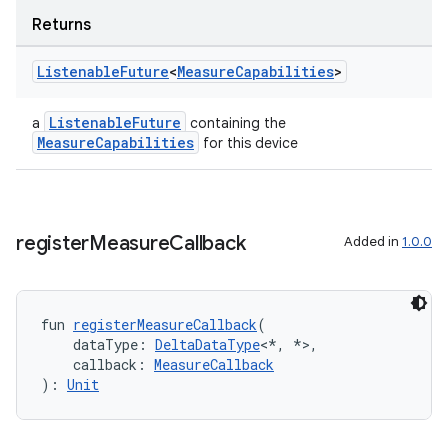
aming.manifest
Returns
ming.offline
Listenable
Future
<
Measure
Capabilities
>
ListenableFuture
a
containing the
nk
MeasureCapabilities
for this device
iaparser
load
register
Measure
Callback
Added in
1.0.0
ion
ontentsteering
fun 
registerMeasureCallback
(
    dataType: 
DeltaDataType
<*, *>,
xperimental
    callback: 
MeasureCallback
): 
Unit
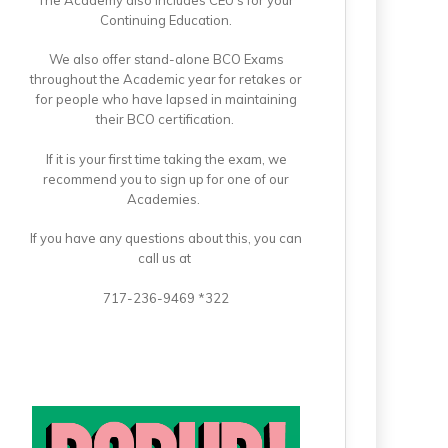
Continuing Education.
We also offer stand-alone BCO Exams
throughout the Academic year for retakes or
for people who have lapsed in maintaining
their BCO certification.
If it is your first time taking the exam, we
recommend you to sign up for one of our
Academies.
If you have any questions about this, you can
call us at
717-236-9469 *322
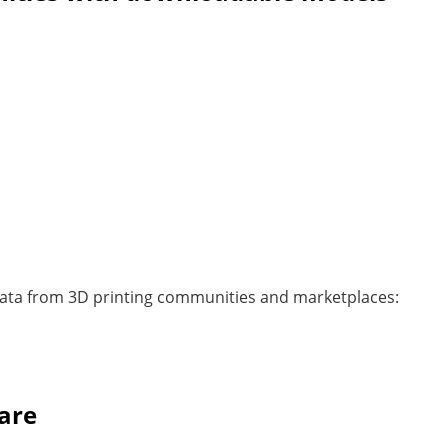
 data from 3D printing communities and marketplaces:
are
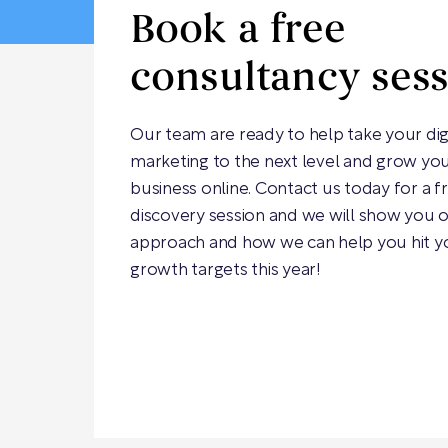
Book a free
consultancy ses
Our team are ready to help take your dig
marketing to the next level and grow yo
business online. Contact us today for a f
discovery session and we will show you 
approach and how we can help you hit y
growth targets this year!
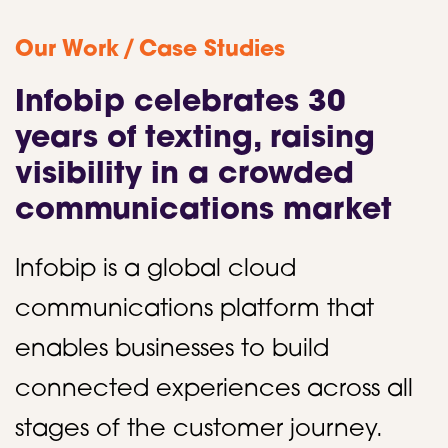
/
Our Work
Case Studies
Infobip celebrates 30
years of texting, raising
visibility in a crowded
communications market
Infobip is a global cloud
communications platform that
enables businesses to build
connected experiences across all
stages of the customer journey.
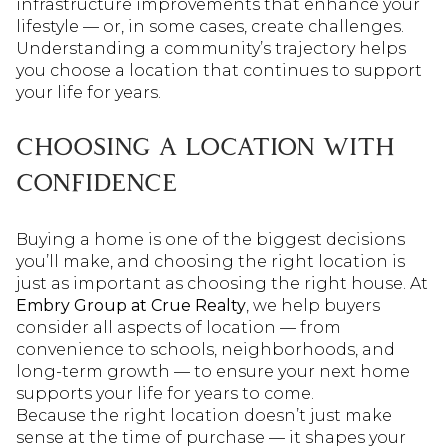
infrastructure improvements that enhance your
lifestyle — or, in some cases, create challenges.
Understanding a community’s trajectory helps
you choose a location that continues to support
your life for years.
CHOOSING A LOCATION WITH
CONFIDENCE
Buying a home is one of the biggest decisions
you’ll make, and choosing the right location is
just as important as choosing the right house. At
Embry Group at Crue Realty
, we help buyers
consider all aspects of location — from
convenience to schools, neighborhoods, and
long-term growth — to ensure your next home
supports your life for years to come.
Because the right location doesn’t just make
sense at the time of purchase — it shapes your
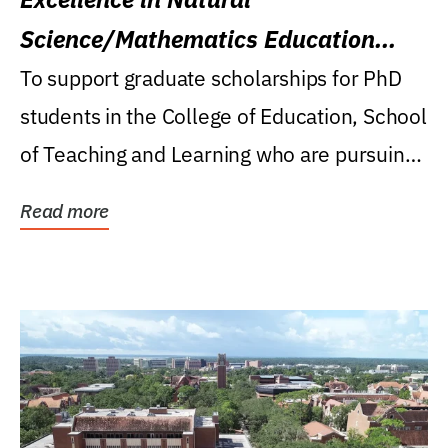
Science/Mathematics Education
Research Award
To support graduate scholarships for PhD
students in the College of Education, School
of Teaching and Learning who are pursuing
careers...
Read more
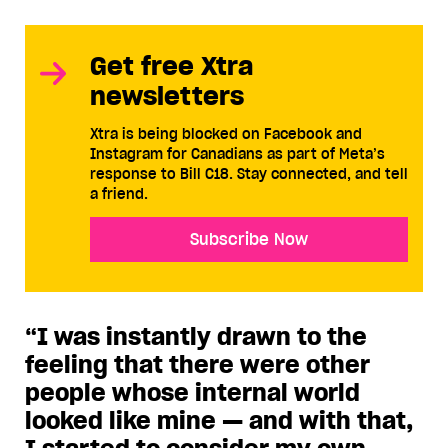
Get free Xtra
newsletters
Xtra is being blocked on Facebook and
Instagram for Canadians as part of Meta’s
response to Bill C18. Stay connected, and tell
a friend.
Subscribe Now
“I was instantly drawn to the
feeling that there were other
people whose internal world
looked like mine — and with that,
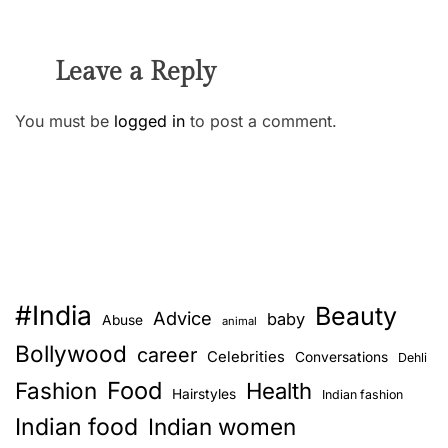
Leave a Reply
You must be
logged in
to post a comment.
#India
Beauty
Advice
baby
Abuse
animal
Bollywood
career
Celebrities
Conversations
Dehli
Food
Fashion
Health
Hairstyles
Indian fashion
Indian food
Indian women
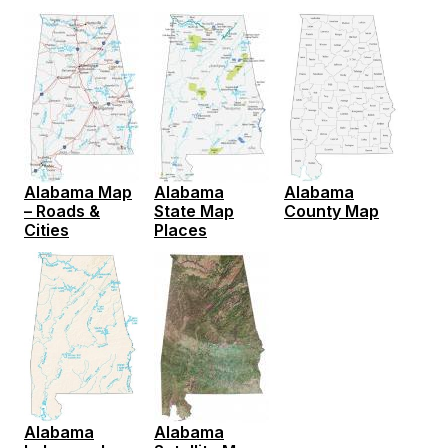
Alabama
Alabama Map
Alabama
County Map
– Roads &
State Map
Cities
Places
Alabama
Alabama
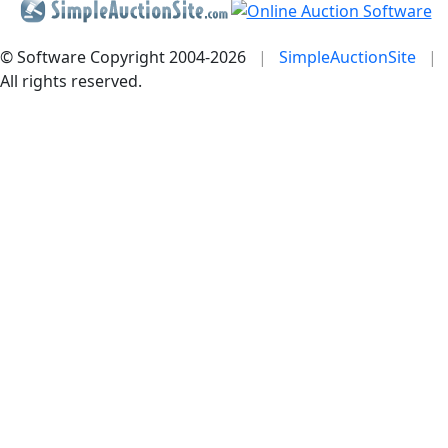
© Software Copyright 2004-
2026
|
SimpleAuctionSite
|
All rights reserved.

::::::

Taking the material above, say how many lines have "Xtra" in them, and give no other output.

2